For this pipeline to work, a number of standard files for calling variants are needed (besides the raw reads files which can be fastq/fq/fastq.gz/fq.gz), namely these are the reference sequence and database of known variants (Please see this link).

For working with human data, one can download most of the needed files from the GATK’s resource bundle. Missing from the bundle are the index files for the aligner, which are specific to the tool that would be used for alignment (i.e., bwa or novoalign in this pipeline)

Generally, for the preparation of the reference sequence, the following link is a good start the GATK’s guidelines.

If splitting by chromosome for the realignment/recalibration/variant-calling stages, the pipeline needs a separate vcf file of known variants for each chromosome/contig, and each should be named as: *${chr_name}.vcf . Further, all these files need to be in the INDELDIR which should be within the REFGENOMEDIR directory as per the runfile.

Resource Requirements

The table below describes the number of nodes each stage needs to achieve the maximum level of parallelism. One can request fewer resources if necessary, but at the cost of having some portions running in series.
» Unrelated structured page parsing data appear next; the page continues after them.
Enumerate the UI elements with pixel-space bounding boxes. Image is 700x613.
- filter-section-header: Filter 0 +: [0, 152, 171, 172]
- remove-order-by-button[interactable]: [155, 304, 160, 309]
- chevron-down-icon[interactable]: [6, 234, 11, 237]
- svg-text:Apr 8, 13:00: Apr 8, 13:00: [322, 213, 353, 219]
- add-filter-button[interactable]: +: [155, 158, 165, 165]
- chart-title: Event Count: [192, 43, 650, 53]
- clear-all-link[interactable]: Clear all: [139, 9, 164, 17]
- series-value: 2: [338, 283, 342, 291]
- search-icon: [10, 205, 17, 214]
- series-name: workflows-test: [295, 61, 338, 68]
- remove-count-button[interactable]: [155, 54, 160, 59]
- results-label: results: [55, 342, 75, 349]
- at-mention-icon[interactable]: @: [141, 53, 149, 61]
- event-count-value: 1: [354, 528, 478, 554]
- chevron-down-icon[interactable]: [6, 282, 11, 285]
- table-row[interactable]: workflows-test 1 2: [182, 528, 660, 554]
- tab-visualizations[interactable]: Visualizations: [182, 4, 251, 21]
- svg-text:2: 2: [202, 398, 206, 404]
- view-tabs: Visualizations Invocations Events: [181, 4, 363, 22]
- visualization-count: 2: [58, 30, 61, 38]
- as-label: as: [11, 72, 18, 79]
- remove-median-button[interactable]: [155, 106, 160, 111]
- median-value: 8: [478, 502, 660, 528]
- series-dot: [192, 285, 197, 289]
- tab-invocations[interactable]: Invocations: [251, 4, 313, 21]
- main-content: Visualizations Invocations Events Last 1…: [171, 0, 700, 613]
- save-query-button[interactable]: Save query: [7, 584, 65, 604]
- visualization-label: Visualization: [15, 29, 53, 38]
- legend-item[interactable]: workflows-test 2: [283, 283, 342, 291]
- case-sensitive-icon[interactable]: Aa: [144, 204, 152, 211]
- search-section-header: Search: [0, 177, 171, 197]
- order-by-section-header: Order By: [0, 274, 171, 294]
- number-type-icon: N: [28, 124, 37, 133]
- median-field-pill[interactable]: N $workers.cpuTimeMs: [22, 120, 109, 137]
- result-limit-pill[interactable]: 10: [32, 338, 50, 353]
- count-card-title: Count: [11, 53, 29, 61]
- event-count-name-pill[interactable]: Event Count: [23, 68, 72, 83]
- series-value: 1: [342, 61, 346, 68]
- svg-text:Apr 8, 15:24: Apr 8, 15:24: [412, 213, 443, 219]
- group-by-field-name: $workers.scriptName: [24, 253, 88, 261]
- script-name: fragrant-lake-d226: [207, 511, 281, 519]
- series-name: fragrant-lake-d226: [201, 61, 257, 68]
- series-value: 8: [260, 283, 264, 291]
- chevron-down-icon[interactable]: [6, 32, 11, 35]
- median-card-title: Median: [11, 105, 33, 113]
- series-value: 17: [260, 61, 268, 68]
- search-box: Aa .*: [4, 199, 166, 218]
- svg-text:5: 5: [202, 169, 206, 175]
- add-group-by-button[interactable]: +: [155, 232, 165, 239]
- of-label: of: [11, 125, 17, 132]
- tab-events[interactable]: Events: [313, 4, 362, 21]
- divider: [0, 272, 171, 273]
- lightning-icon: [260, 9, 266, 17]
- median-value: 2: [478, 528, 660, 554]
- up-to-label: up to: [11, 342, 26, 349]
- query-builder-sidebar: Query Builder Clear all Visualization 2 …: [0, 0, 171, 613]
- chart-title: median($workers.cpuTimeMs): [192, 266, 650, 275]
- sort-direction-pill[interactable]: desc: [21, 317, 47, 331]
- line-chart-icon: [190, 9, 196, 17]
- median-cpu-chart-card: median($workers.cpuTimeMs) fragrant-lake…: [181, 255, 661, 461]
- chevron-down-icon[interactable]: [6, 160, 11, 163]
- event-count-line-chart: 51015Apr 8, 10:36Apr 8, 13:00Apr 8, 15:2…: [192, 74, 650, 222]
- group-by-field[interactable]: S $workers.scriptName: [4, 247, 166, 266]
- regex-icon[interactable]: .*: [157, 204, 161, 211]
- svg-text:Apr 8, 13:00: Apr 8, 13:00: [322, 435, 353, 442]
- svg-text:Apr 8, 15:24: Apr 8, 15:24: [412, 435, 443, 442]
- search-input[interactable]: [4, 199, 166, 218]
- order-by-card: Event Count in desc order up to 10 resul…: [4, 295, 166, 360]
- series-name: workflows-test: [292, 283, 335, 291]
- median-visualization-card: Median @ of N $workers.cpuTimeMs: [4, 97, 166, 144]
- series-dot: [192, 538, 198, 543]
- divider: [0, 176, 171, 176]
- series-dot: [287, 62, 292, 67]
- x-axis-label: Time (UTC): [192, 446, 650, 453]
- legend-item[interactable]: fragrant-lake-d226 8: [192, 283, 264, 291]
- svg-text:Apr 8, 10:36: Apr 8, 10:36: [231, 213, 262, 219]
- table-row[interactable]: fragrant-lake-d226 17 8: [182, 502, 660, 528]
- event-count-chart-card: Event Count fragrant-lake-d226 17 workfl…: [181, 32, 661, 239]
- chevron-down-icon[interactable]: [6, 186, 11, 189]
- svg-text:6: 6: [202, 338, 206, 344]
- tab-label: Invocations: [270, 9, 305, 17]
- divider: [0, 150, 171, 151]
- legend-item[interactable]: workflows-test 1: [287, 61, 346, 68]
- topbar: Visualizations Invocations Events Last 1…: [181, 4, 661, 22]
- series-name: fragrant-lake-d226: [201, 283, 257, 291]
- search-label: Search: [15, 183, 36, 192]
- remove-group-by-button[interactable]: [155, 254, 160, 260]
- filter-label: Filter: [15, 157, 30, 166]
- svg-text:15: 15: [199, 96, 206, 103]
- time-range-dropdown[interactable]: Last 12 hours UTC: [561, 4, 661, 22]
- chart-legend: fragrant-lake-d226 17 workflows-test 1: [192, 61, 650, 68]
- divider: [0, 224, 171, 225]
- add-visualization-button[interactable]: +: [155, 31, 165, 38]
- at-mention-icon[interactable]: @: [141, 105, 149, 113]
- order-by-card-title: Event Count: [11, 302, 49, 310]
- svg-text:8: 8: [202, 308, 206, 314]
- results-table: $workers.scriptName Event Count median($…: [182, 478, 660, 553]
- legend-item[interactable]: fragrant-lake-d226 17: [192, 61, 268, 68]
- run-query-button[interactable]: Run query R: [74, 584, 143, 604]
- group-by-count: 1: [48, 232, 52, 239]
Analysis Stage Resource Requirements
Alignment and Deduplication \(Nodes = \frac{Samples}{PROGRAMS\_PER\_NODE}\)
Spliting by Chromosome/Contig \(Nodes=Chromosomes*\frac{Samples}{PROGRAMS\_PER\_NODE}\)
Realignment, Recalibration, and Variant Calling (w/o splitting by chr) \(Nodes = \frac{Samples}{PROGRAMS\_PER\_NODE}\)
Realignment, Recalibration, and Variant Calling (w/ splitting by chr) \(Nodes=Chromosomes*\frac{Samples}{PROGRAMS\_PER\_NODE}\)
Combine Sample Variants \(Nodes = \frac{Samples}{PROGRAMS\_PER\_NODE}\)
Joint Genotyping \(Nodes = 1\)

Notes:

  • PROGRAMS_PER_NODE is a variable set in the runfile. Running 10

processes using 20 threads in series may actually be slower than running the 10 processes in pairs utilizing 10 threads each

  • The call to GATK’s GenotypeGVCFs must be done on a single node. It

is best to separate out this stage into its own job submission, so as not to waste unused resources.

Pipeline Interruptions and Continuations

Background

Because of the varying resource requirements at various stages of the pipeline, the workflow allows one to stop the pipeline at many stages and jump back in without having to recompute.

This feature is controlled by the *_STAGE variables of the runfile. At each stage, the variable can be set to Y if it should be computed, and N if that stage was completed on a previous execution of the workflow. If N is selected, the program will simply gather the output that should have been generated from a previous run and pass it to the next stage.

In addition, one can set each stage but the final one to End, which will stop the pipeline after that stage has been executed. Think of End as a shorthand for “End after this stage”.

Examples

If splitting by chromosome, it may make sense to request different resources at different times.

One may want to execute only the first two stages of the workflow with # Nodes = # Samples. For this step, one would use these settings:

ALIGN_STAGE=Y
DEDUP_SORT_STAGE=Y
CHR_SPLIT_STAGE=End         # This will be the last stage that is executed
VC_STAGE=N
COMBINE_VARIANT_STAGE=N
JOINT_GENOTYPING_STAGE=N

Then for the variant calling step, where the optimal resource requirements may be something like # Nodes = (# Samples * # Chromosomes), one could alter the job submission script to request more resources, then use these settings:

ALIGN_STAGE=N
DEDUP_SORT_STAGE=N
CHR_SPLIT_STAGE=N
VC_STAGE=End                # Only this stage will be executed
COMBINE_VARIANT_STAGE=N
JOINT_GENOTYPING_STAGE=N

Finally, for the last two stages, where it makes sense to set # Nodes = # Samples again, one could alter the submission script again and use these settings:

ALIGN_STAGE=N
DEDUP_SORT_STAGE=N
CHR_SPLIT_STAGE=N
VC_STAGE=N
COMBINE_VARIANT_STAGE=Y
JOINT_GENOTYPING_STAGE=Y

This feature was designed to allow a more efficient use of computational resources.